Dr. Soman K P


2023

pdf bib
Social Media Data Analysis for Malayalam YouTube Comments: Sentiment Analysis and Emotion Detection using ML and DL Models
Abeera V P | Dr. Sachin Kumar | Dr. Soman K P
Proceedings of the Third Workshop on Speech and Language Technologies for Dravidian Languages

In this paper, we present a study on social media data analysis of Malayalam YouTube comments, specifically focusing on sentiment analysis and emotion detection. Our research aims to investigate the effectiveness of various machine learning (ML) and deep learning (DL) models in addressing these two tasks. For sentiment analysis, we collected a dataset consisting of 3064 comments, while for two-class emotion detection, we used a dataset of 817 comments. In the sentiment analysis phase, we explored multiple ML and DL models, including traditional algorithms such as Support Vector Machines (SVM), Naïve Bayes, K-Nearest Neighbors (KNN), MLP Classifier, Decision Tree, and Random Forests. Additionally, we utilized DL models such as Recurrent Neural Networks (RNN), LSTM, and GRU. To enhance the performance of these models, we preprocessed the Malayalam YouTube comments by tokenizing and removing stop words.
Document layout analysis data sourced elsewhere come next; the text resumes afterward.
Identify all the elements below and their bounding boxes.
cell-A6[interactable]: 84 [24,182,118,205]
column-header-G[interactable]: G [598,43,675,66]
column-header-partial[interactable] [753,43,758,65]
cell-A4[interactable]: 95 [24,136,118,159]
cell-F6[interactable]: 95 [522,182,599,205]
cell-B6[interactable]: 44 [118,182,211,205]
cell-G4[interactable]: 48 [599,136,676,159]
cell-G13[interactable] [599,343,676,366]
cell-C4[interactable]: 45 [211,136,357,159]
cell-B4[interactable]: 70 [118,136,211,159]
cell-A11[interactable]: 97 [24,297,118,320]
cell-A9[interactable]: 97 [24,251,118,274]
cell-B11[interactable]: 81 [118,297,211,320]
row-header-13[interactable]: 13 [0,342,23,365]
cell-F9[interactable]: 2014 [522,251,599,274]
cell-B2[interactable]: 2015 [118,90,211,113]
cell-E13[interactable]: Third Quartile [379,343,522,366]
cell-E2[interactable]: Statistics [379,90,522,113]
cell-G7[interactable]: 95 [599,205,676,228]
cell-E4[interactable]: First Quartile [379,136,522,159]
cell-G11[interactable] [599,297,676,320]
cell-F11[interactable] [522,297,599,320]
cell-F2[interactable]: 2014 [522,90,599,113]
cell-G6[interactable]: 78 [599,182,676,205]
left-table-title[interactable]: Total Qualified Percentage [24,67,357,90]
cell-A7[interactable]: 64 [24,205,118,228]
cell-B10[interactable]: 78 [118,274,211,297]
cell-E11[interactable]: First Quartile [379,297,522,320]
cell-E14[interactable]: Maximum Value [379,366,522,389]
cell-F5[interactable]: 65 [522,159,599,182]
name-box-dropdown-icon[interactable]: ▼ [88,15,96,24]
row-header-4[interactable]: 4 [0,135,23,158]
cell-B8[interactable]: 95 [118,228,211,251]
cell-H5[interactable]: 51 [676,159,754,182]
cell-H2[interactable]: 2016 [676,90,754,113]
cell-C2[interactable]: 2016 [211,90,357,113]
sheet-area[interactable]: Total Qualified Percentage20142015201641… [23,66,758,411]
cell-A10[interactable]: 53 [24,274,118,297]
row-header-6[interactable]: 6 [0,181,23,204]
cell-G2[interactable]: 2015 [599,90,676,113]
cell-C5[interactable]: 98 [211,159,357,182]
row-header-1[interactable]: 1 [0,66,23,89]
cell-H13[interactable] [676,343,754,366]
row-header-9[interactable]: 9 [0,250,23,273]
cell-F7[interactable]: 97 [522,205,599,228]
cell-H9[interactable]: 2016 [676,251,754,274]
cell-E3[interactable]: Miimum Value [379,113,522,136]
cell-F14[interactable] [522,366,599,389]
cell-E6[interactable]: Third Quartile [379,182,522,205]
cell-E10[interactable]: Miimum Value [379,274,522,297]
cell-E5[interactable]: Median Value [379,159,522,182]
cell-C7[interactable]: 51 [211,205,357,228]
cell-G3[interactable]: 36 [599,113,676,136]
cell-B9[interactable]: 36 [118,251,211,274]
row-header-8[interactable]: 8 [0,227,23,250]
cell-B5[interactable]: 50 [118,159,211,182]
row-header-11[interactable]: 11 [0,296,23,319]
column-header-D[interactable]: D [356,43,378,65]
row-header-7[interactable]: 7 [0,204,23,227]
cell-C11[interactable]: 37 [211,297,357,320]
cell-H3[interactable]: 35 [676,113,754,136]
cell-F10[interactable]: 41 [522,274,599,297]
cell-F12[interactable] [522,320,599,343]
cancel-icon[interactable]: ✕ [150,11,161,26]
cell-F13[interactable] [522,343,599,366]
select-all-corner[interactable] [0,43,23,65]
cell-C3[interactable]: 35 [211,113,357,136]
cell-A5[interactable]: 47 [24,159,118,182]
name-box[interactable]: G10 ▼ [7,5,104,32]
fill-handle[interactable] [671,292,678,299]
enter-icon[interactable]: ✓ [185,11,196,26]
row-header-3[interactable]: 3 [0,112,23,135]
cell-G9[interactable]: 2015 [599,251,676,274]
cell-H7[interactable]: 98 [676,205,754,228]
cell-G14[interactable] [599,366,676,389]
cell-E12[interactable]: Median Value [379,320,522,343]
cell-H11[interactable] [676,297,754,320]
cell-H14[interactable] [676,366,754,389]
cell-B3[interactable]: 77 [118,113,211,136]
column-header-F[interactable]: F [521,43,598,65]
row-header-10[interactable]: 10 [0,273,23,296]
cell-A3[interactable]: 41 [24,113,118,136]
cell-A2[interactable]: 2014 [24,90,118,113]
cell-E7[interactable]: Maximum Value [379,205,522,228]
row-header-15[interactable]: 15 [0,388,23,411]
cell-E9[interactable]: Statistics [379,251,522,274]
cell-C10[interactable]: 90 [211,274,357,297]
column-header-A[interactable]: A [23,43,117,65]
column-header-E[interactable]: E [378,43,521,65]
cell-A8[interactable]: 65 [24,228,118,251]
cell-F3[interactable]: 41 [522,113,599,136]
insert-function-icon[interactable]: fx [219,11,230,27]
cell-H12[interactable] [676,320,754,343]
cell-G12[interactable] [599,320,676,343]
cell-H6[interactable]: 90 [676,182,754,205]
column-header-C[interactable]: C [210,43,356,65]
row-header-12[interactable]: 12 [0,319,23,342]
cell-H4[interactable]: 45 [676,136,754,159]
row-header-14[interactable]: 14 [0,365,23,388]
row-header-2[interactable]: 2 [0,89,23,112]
Experimental results revealed that DL models achieved higher accuracy compared to ML models, indicating their ability to capture the complex patterns and nuances in the Malayalam language. Furthermore, we extended our analysis to emotion detection, which involved dealing with limited annotated data. This task is closely related to social media data analysis. For emotion detection, we employed the same ML models used in the sentiment analysis phase. Our dataset of 817 comments was annotated with two emotions: Happy and Sad. We trained the models to classify the comments into these emotion classes and analyzed the accuracy of the different models.